**EXERCISE INSTRUCTIONS**:
Please go through the records below and return every line holding the word "levels".

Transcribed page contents
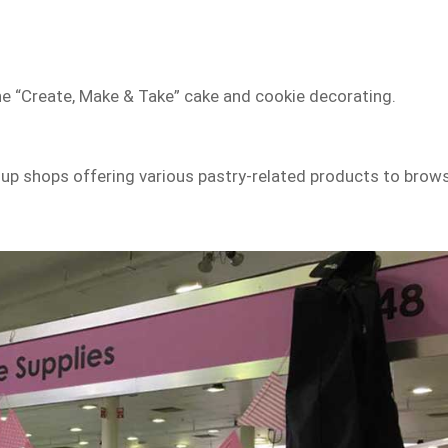
the “Create, Make & Take” cake and cookie decorating.
op-up shops offering various pastry-related products to brow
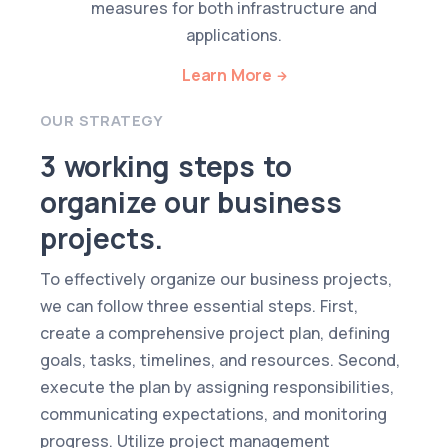
measures for both infrastructure and
applications.
Learn More
OUR STRATEGY
3 working steps to
organize our business
projects.
To effectively organize our business projects,
we can follow three essential steps. First,
create a comprehensive project plan, defining
goals, tasks, timelines, and resources. Second,
execute the plan by assigning responsibilities,
communicating expectations, and monitoring
progress. Utilize project management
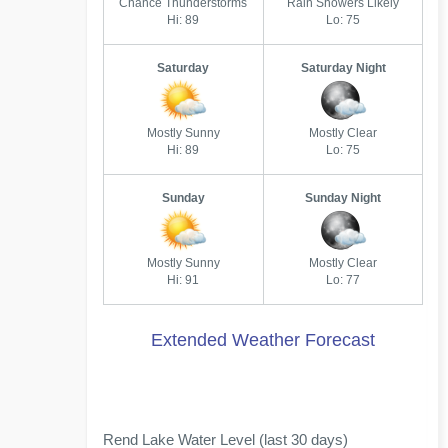
Chance Thunderstorms
Rain Showers Likely
Hi: 89
Lo: 75
Saturday
Saturday Night
Mostly Sunny
Mostly Clear
Hi: 89
Lo: 75
Sunday
Sunday Night
Mostly Sunny
Mostly Clear
Hi: 91
Lo: 77
Extended Weather Forecast
Rend Lake Water Level (last 30 days)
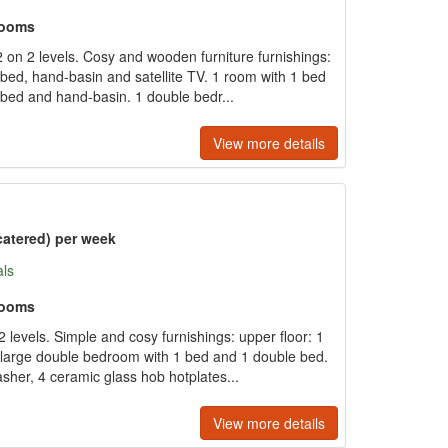
rooms
on 2 levels. Cosy and wooden furniture furnishings:
 bed, hand-basin and satellite TV. 1 room with 1 bed
bed and hand-basin. 1 double bedr...
View more details
catered) per week
als
rooms
 levels. Simple and cosy furnishings: upper floor: 1
large double bedroom with 1 bed and 1 double bed.
sher, 4 ceramic glass hob hotplates...
View more details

**RESPONSE**:
on 2 levels. Cosy and wooden furniture furnishings:
 levels. Simple and cosy furnishings: upper floor: 1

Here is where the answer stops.